Nevada's marijuana sales down, product suffering as program 'limps along'

Since Nevada’s recreational marijuana program launched in July, sales have dropped 20 to 30 percent as dispensaries struggle to meet the swell in demand, according to a report last week from the Nevada Department of Taxation.

A shortage of businesses able to deliver product to dispensaries has stunted the market, leaving dispensaries with a product selection that’s been reduced by more than half, the report said.

Dispensaries insisted that they needed more product faster, and they needed at least nine to 11 deliveries per week with between 12 hours and five days notice. Currently, they’re waiting closer to a week to two weeks.

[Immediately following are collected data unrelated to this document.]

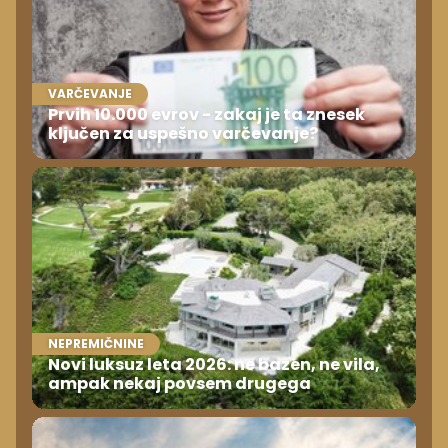
VARČEVANJE
Prvih 10.000 evrov - zakaj je ta znesek
ključen za uspešno varčevanje?
NEPREMIČNINE
Novi luksuz leta 2026: ne bazen, ne vila,
ampak nekaj povsem drugega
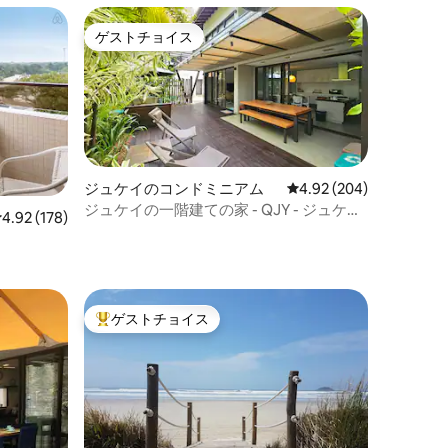
ゲストチョイス
ゲストチョイス
ジュケイのコンドミニアム
レビュー204件、5つ星
4.92 (204)
ジュケイの一階建ての家 - QJY - ジュケイ
レビュー178件、5つ星中4.92つ星の平均評価
4.92 (178)
の農場
ゲストチョイス
大好評のゲストチョイスです。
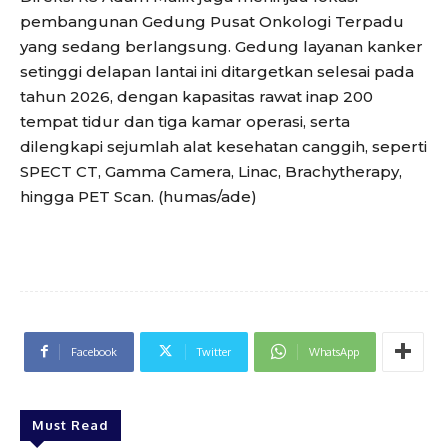
pembangunan Gedung Pusat Onkologi Terpadu
yang sedang berlangsung. Gedung layanan kanker
setinggi delapan lantai ini ditargetkan selesai pada
tahun 2026, dengan kapasitas rawat inap 200
tempat tidur dan tiga kamar operasi, serta
dilengkapi sejumlah alat kesehatan canggih, seperti
SPECT CT, Gamma Camera, Linac, Brachytherapy,
hingga PET Scan. (humas/ade)
Facebook
Twitter
WhatsApp
Must Read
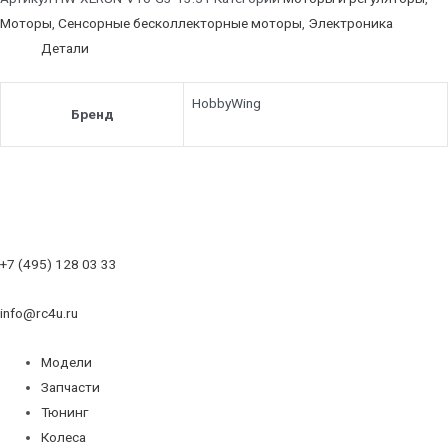
Моторы
,
Сенсорные бесколлекторные моторы
,
Электроника
Детали
HobbyWing
Бренд
+7 (495) 128 03 33
info@rc4u.ru
Модели
Запчасти
Тюнинг
Колеса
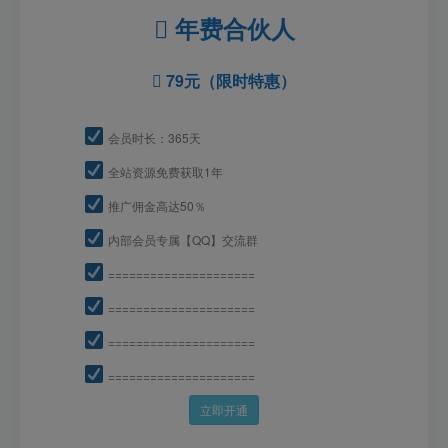
年费合伙人
79元（限时特惠）
会员时长：365天
全站资源免费获取1年
推广佣金高达50％
内部会员专属【QQ】交流群
=====================
=====================
=====================
=====================
立即开通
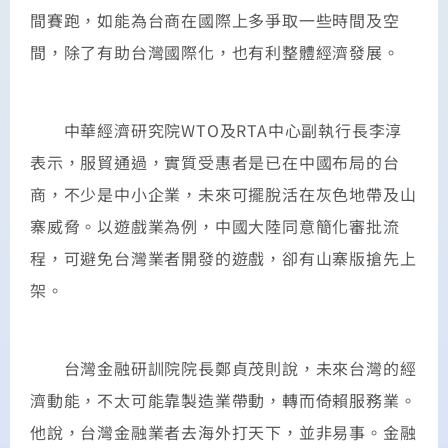
間賽跑，如能為台商在國際上多爭取一些時間及空
間，除了有助台灣國際化，也有利整體經濟發展。
中華經濟研究院WTO及RTA中心副執行長李淳
表示，服貿通過，實質受惠者是已在中國布局的台
商，不少是中小企業，未來可擺脫活在灰色地帶及山
寨威脅。以遊戲業為例，中國大陸同意簡化審批流
程，可避免台灣業者開發的遊戲，卻有山寨版搶先上
架。
台灣金融研訓院院長鄭貞茂則說，未來台灣的經
濟動能，不太可能靠製造業帶動，轉而倚賴服務業。
他說，台灣金融業者去海外打天下，並非易事。金融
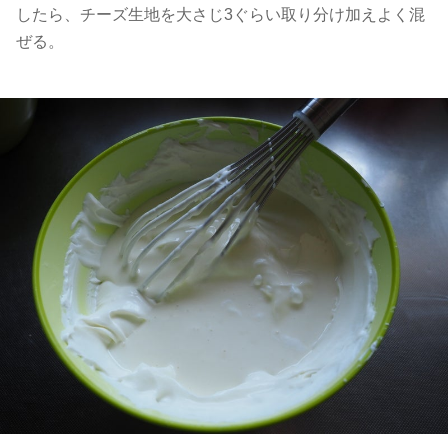
したら、チーズ生地を大さじ3ぐらい取り分け加えよく混
ぜる。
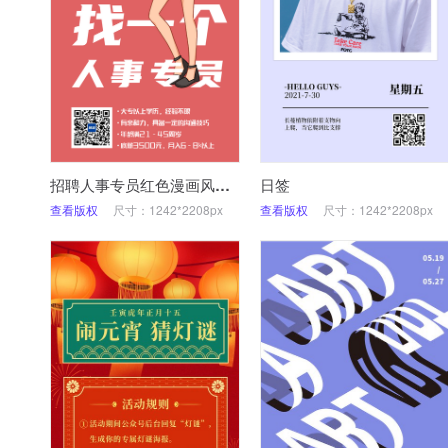
招聘人事专员红色漫画风海报
日签
查看版权
尺寸：1242*2208px
查看版权
尺寸：1242*2208px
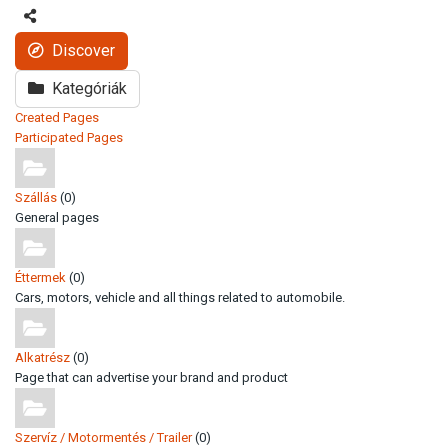
Discover
Kategóriák
Created Pages
Participated Pages
Szállás
(0)
General pages
Éttermek
(0)
Cars, motors, vehicle and all things related to automobile.
Alkatrész
(0)
Page that can advertise your brand and product
Szervíz / Motormentés / Trailer
(0)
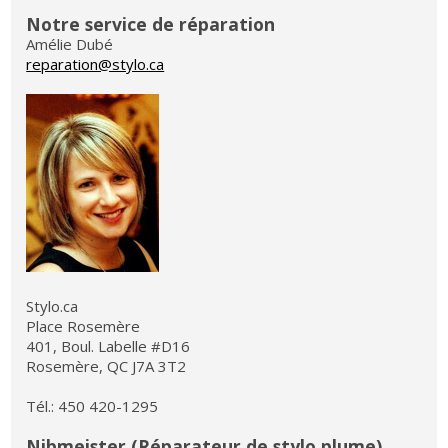
Notre service de réparation
Amélie Dubé
reparation@stylo.ca
Stylo.ca
Place Rosemère
401, Boul. Labelle #D16
Rosemère, QC J7A 3T2
Tél.: 450 420-1295
Nibmeister (Réparateur de stylo plume)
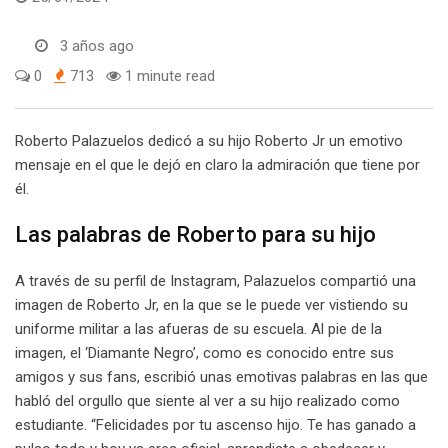
3 años ago
0
713
1 minute read
Roberto Palazuelos dedicó a su hijo Roberto Jr un emotivo
mensaje en el que le dejó en claro la admiración que tiene por
él.
Las palabras de Roberto para su hijo
A través de su perfil de Instagram, Palazuelos compartió una
imagen de Roberto Jr, en la que se le puede ver vistiendo su
uniforme militar a las afueras de su escuela. Al pie de la
imagen, el ‘Diamante Negro’, como es conocido entre sus
amigos y sus fans, escribió unas emotivas palabras en las que
habló del orgullo que siente al ver a su hijo realizado como
estudiante. “Felicidades por tu ascenso hijo. Te has ganado a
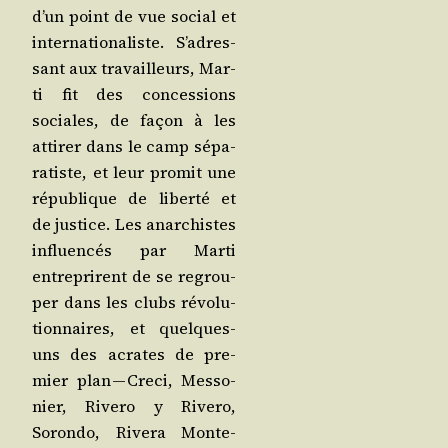
d’un point de vue social et
inter­na­tio­na­liste. S’a­dres­
sant aux tra­vailleurs, Mar­
ti fit des conces­sions
sociales, de façon à les
atti­rer dans le camp sépa­
ra­tiste, et leur pro­mit une
répu­blique de liber­té et
de jus­tice. Les anar­chistes
influen­cés par Mar­ti
entre­prirent de se regrou­
per dans les clubs révo­lu­
tion­naires, et quelques-
uns des acrates de pre­
mier plan — Cre­ci, Mes­so­
nier, Rive­ro y Rive­ro,
Soron­do, Rive­ra Mon­te­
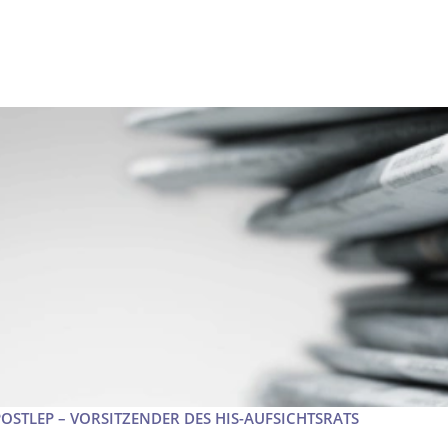
POSTLEP – VORSITZENDER DES HIS-AUFSICHTSRATS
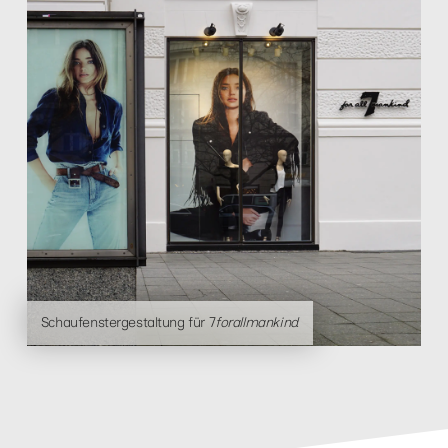
Schaufenstergestaltung für 7
forallmankind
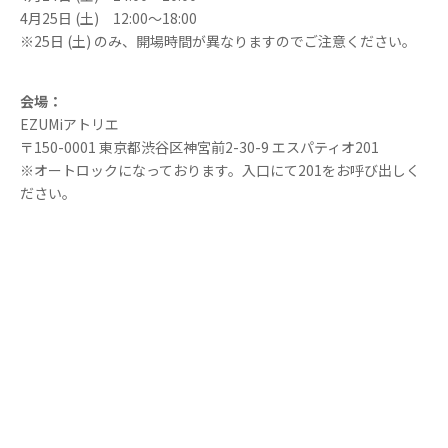
4月25日 (土) 12:00〜18:00
※25日 (土) のみ、開場時間が異なりますのでご注意ください。
会場：
EZUMiアトリエ
〒150-0001 東京都渋谷区神宮前2-30-9 エスパティオ201
※オートロックになっております。入口にて201をお呼び出しく
ださい。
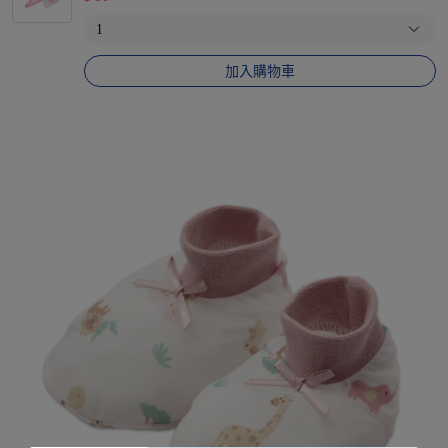
加入購物車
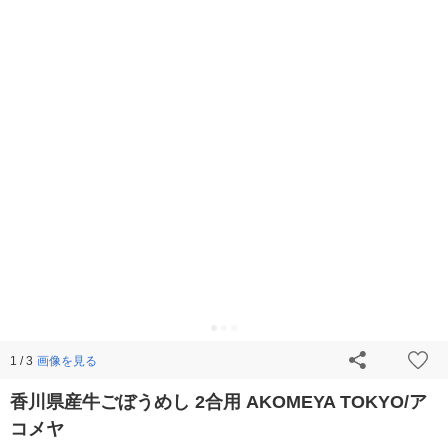
画像を見る
1 / 3
香川県産牛ごぼうめし 2合用 AKOMEYA TOKYO/ア
コメヤ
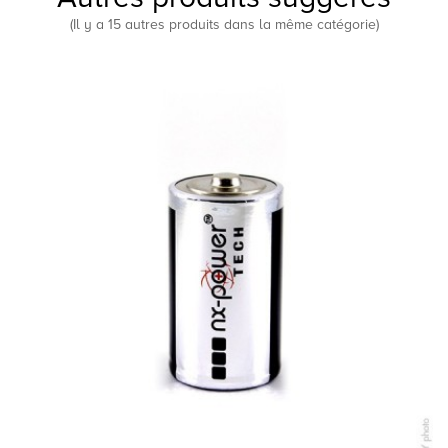
(Il y a 15 autres produits dans la même catégorie)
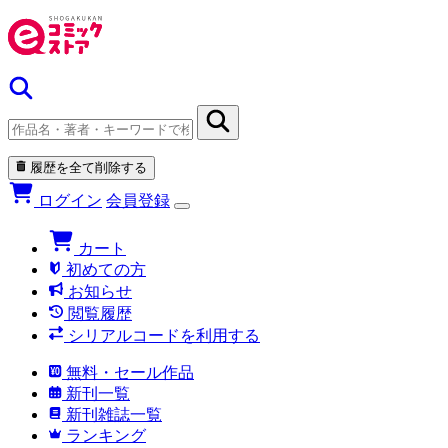
履歴を全て削除する
ログイン
会員登録
カート
初めての方
お知らせ
閲覧履歴
シリアルコードを利用する
無料・セール作品
新刊一覧
新刊雑誌一覧
ランキング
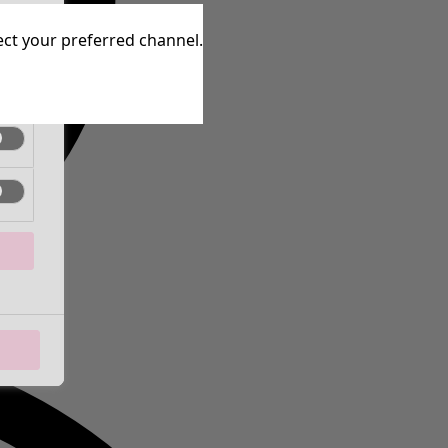
ctif
lect your preferred channel.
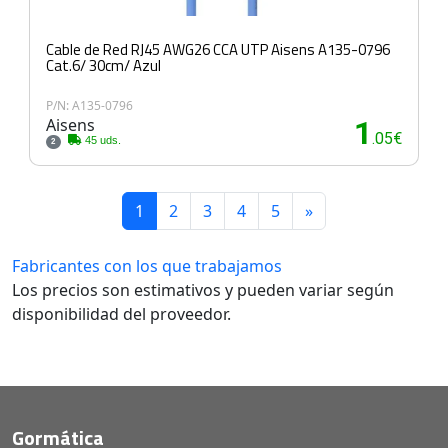
Cable de Red RJ45 AWG26 CCA UTP Aisens A135-0796
Cat.6/ 30cm/ Azul
P/N: A135-0796
Aisens
1
.05€
45 uds.
2
1
2
3
4
5
»
Fabricantes con los que trabajamos
Los precios son estimativos y pueden variar según
disponibilidad del proveedor.
Gormática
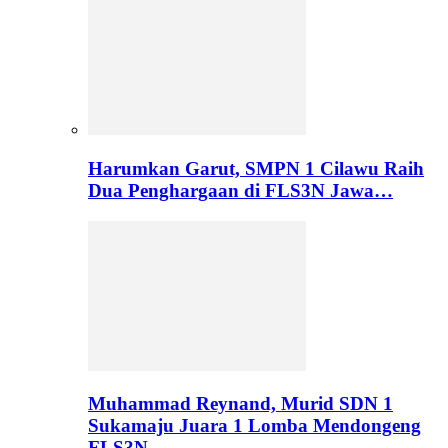
Harumkan Garut, SMPN 1 Cilawu Raih
Dua Penghargaan di FLS3N Jawa…
Muhammad Reynand, Murid SDN 1
Sukamaju Juara 1 Lomba Mendongeng
FLS3N…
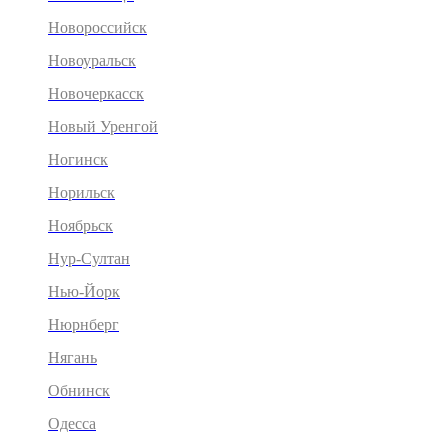
Новороссийск
Новоуральск
Новочеркасск
Новый Уренгой
Ногинск
Норильск
Ноябрьск
Нур-Султан
Нью-Йорк
Нюрнберг
Нягань
Обнинск
Одесса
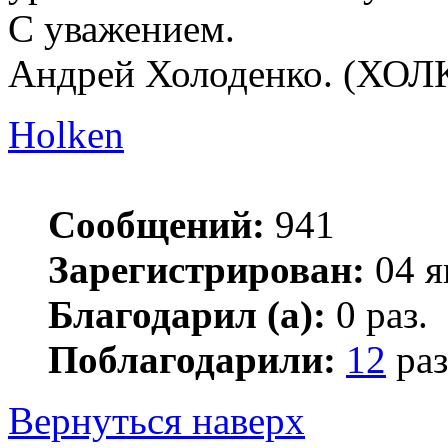
С уважением.
Андрей Холоденко. (ХОЛ
Holken
Сообщений:
941
Зарегистрирован:
04 я
Благодарил (а):
0 раз.
Поблагодарили:
12
раз
Вернуться наверх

“These (retail marijuana) businesses are struggling without a robust distribution system. Cultivators and producers have product sitting for days waiting to be delivered to stores while the quality of the product degrades. Retailers do not have the products their customers desire, products that are legal and should be available to them,” said Deonne Contine, director of the Nevada Department of Taxation, in the report.

The report is based on surveys filled out by more than five dozen marijuana establishments and more than a dozen alcohol distributors, an effort that is the result of an emergency regulation passed last month. It’s hoped to put to rest the issue of a distributors’ shortage.

The state currently is required to rely solely on alcohol distributors for delivery of recreational marijuana to dispensaries, a mandate that could either be killed or continued on Thursday in a Carson City District Court hearing.

““I would like to see the issue resolved quickly because it creates uncertainty in this new industry,” said Gov. Brian Sandoval in an email to the Reno Gazette-Journal late Wednesday.

Carson City District Court Judge James Russell may determine whether the state’s recent report is evidence enough that the state is in dire straits, or he may determine that the alcohol distributors still have exclusive rights to distribution.

Alcohol distributors were given those exclusive rights in the November ballot measure legalizing recreational marijuana, but the state last week determined in its report that there are not enough alcohol distributors qualified for the job at this time.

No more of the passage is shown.